Stonebeck Up is a civil parish in the county of North Yorkshire, England. The only village in the parish is Middlesmoor. The population of the parish in the 2011 census was 119.

The parish occupies the highest part of Nidderdale. It is bounded on the south side by Stean Beck, from which the parish takes its name (stean being a dialect form of "stone"), and which separates it from the parish of Stonebeck Down.
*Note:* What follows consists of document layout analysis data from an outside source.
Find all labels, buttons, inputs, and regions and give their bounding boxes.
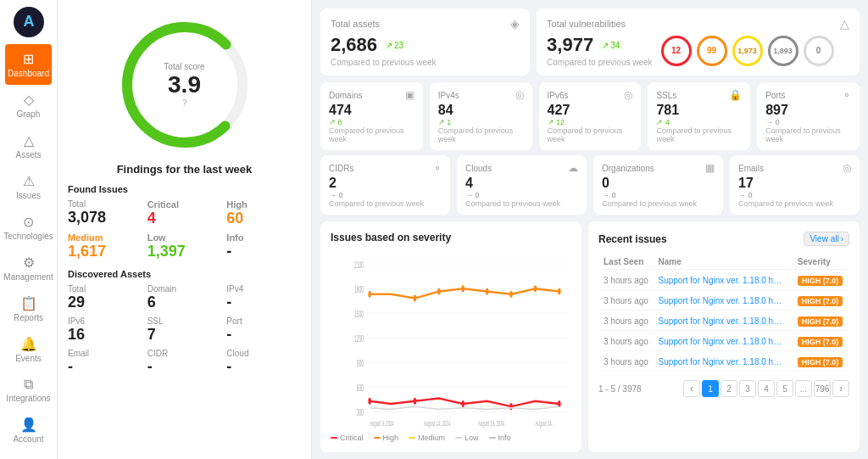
- chart-card: Issues based on severity 2100 1800 1500 …: [320, 221, 581, 452]
- score-help[interactable]: ?: [164, 98, 204, 108]
- svg-point-19: [414, 295, 417, 302]
- right-panel: Total assets ◈ 2,686 ↗ 23 Compared to pr…: [312, 0, 868, 459]
- recent-issues-header: Recent issues View all ›: [598, 232, 849, 246]
- found-issues-grid: Total 3,078 Critical 4 High 60 Medium 1,…: [68, 199, 301, 260]
- clouds-sub: Compared to previous week: [465, 199, 578, 208]
- page-btn-2[interactable]: 2: [721, 380, 737, 397]
- cidrs-change: → 0: [329, 191, 442, 199]
- svg-point-20: [437, 288, 441, 294]
- issue-link[interactable]: Support for Nginx ver. 1.18.0 has ended: [658, 316, 785, 326]
- orgs-title: Organizations: [602, 164, 654, 173]
- domains-title: Domains: [329, 91, 362, 100]
- sidebar-item-graph[interactable]: ◇ Graph: [0, 85, 57, 126]
- table-row: 3 hours ago Support for Nginx ver. 1.18.…: [600, 353, 848, 372]
- cidrs-icon: ⚬: [433, 162, 442, 174]
- cell-severity: HIGH (7.0): [794, 271, 848, 290]
- emails-title: Emails: [738, 164, 764, 173]
- clouds-value: 4: [465, 176, 578, 191]
- page-range: 1 - 5 / 3978: [598, 384, 642, 394]
- total-vulns-title: Total vulnerabilities: [547, 19, 626, 29]
- table-row: 3 hours ago Support for Nginx ver. 1.18.…: [600, 271, 848, 290]
- svg-text:2100: 2100: [354, 260, 364, 271]
- asset-domain: Domain 6: [147, 284, 222, 311]
- ipv6s-title: IPv6s: [548, 91, 569, 100]
- sidebar-item-assets[interactable]: △ Assets: [0, 126, 57, 166]
- discovered-assets-label: Discovered Assets: [68, 269, 301, 279]
- severity-badge: HIGH (7.0): [798, 337, 843, 347]
- cell-last-seen: 3 hours ago: [600, 353, 653, 372]
- ssls-change: ↗ 4: [656, 118, 742, 126]
- emails-change: → 0: [738, 191, 851, 199]
- total-vulns-card: Total vulnerabilities △ 3,977 ↗ 34 Compa…: [537, 8, 860, 76]
- recent-issues-title: Recent issues: [598, 233, 667, 245]
- sidebar-item-dashboard[interactable]: ⊞ Dashboard: [5, 44, 52, 85]
- issue-info: Info -: [226, 232, 301, 260]
- reports-icon: 📋: [20, 295, 37, 311]
- next-page-button[interactable]: ›: [832, 380, 849, 397]
- ssls-icon: 🔒: [729, 89, 742, 101]
- page-btn-ellipsis: ...: [795, 380, 812, 397]
- score-value: 3.9: [164, 71, 204, 98]
- sidebar-item-account[interactable]: 👤 Account: [0, 410, 57, 451]
- page-btn-1[interactable]: 1: [702, 380, 719, 397]
- clouds-icon: ☁: [568, 162, 578, 174]
- issue-low: Low 1,397: [147, 232, 222, 260]
- sidebar-item-management[interactable]: ⚙ Management: [0, 248, 57, 288]
- recent-issues-card: Recent issues View all › Last Seen Name …: [588, 221, 860, 452]
- prev-page-button[interactable]: ‹: [683, 380, 700, 397]
- vuln-badge-low: 1,893: [768, 36, 798, 66]
- domains-card: Domains ▣ 474 ↗ 6 Compared to previous w…: [320, 82, 423, 150]
- table-row: 3 hours ago Support for Nginx ver. 1.18.…: [600, 333, 848, 351]
- legend-info: Info: [489, 434, 511, 442]
- page-btn-5[interactable]: 5: [776, 380, 793, 397]
- svg-text:August 9, 2024: August 9, 2024: [370, 418, 394, 428]
- issue-link[interactable]: Support for Nginx ver. 1.18.0 has ended: [658, 296, 785, 305]
- sidebar-item-technologies[interactable]: ⊙ Technologies: [0, 207, 57, 248]
- findings-title: Findings for the last week: [68, 163, 301, 176]
- issue-link[interactable]: Support for Nginx ver. 1.18.0 has ended: [658, 276, 785, 285]
- total-vulns-value: 3,977: [547, 34, 593, 56]
- issue-link[interactable]: Support for Nginx ver. 1.18.0 has ended: [658, 337, 785, 346]
- page-btn-3[interactable]: 3: [739, 380, 756, 397]
- asset-total: Total 29: [68, 284, 142, 311]
- view-all-button[interactable]: View all ›: [804, 232, 849, 246]
- sidebar-item-integrations[interactable]: ⧉ Integrations: [0, 370, 57, 410]
- svg-point-26: [368, 398, 371, 405]
- page-btn-4[interactable]: 4: [758, 380, 775, 397]
- stats-top-row: Total assets ◈ 2,686 ↗ 23 Compared to pr…: [312, 0, 868, 76]
- domains-change: ↗ 6: [329, 118, 415, 126]
- asset-port: Port -: [226, 316, 301, 344]
- issue-link[interactable]: Support for Nginx ver. 1.18.0 has ended: [658, 357, 785, 367]
- asset-ipv6: IPv6 16: [68, 316, 142, 344]
- issue-medium: Medium 1,617: [68, 232, 142, 260]
- total-vulns-change: ↗ 34: [598, 40, 623, 51]
- emails-icon: ◎: [843, 162, 851, 174]
- svg-text:August 14, 2024: August 14, 2024: [424, 418, 450, 428]
- assets-card-icon: ◈: [510, 17, 520, 31]
- issue-high: High 60: [226, 199, 301, 227]
- cell-name: Support for Nginx ver. 1.18.0 has ended: [654, 292, 792, 311]
- page-btn-last[interactable]: 796: [814, 380, 831, 397]
- sidebar-item-reports[interactable]: 📋 Reports: [0, 288, 57, 329]
- severity-badge: HIGH (7.0): [798, 276, 843, 286]
- ports-value: 897: [765, 103, 851, 118]
- sidebar-item-events[interactable]: 🔔 Events: [0, 329, 57, 370]
- management-icon: ⚙: [23, 255, 35, 271]
- clouds-card: Clouds ☁ 4 → 0 Compared to previous week: [457, 155, 587, 215]
- domains-sub: Compared to previous week: [329, 126, 415, 143]
- table-row: 3 hours ago Support for Nginx ver. 1.18.…: [600, 292, 848, 311]
- cidrs-sub: Compared to previous week: [329, 199, 442, 208]
- emails-sub: Compared to previous week: [738, 199, 851, 208]
- page-buttons: ‹ 1 2 3 4 5 ... 796 ›: [683, 380, 849, 397]
- col-last-seen: Last Seen: [600, 255, 653, 270]
- app-logo[interactable]: A: [14, 7, 44, 37]
- vuln-badge-info: 0: [804, 36, 834, 66]
- asset-email: Email -: [68, 349, 142, 376]
- domains-value: 474: [329, 103, 415, 118]
- ipv6s-value: 427: [548, 103, 633, 118]
- account-icon: 👤: [20, 417, 37, 433]
- severity-badge: HIGH (7.0): [798, 357, 843, 367]
- cell-name: Support for Nginx ver. 1.18.0 has ended: [654, 271, 792, 290]
- sidebar-item-issues[interactable]: ⚠ Issues: [0, 166, 57, 207]
- cell-severity: HIGH (7.0): [794, 333, 848, 351]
To the west and north it is bounded by a ridge, including the summits of Great Whernside and Little Whernside, and to the east it is bounded by Masham Moor, a ditch known as Mere Dike, and the River Nidd. The parish includes Angram and Scar House Reservoirs, and large areas of grouse moor.

Historically Stonebeck Up was a township in the ancient parish of Kirkby Malzeard in the West Riding of Yorkshire. In the Middle Ages it formed part of the lands of Byland Abbey, which established granges at Middlesmoor, Newhouses, Woodale, Lodge, Angram, Haden Carr and Scar House. The granges survived as farming communities into the twentieth century. Angram and Haden Carr were submerged by the reservoirs, and Lodge was abandoned when Scar House Reservoir was constructed in the 1920s.

Stonebeck Up became a separate civil parish in 1866, and was transferred from the West Riding to North Yorkshire in 1974. The parish now shares the Upper Nidderdale grouped parish council with the parishes of Stonebeck Down and Fountains Earth.

From 1974 to 2023 it was part of the Borough of Harrogate. It is now administered by the unitary North Yorkshire Council.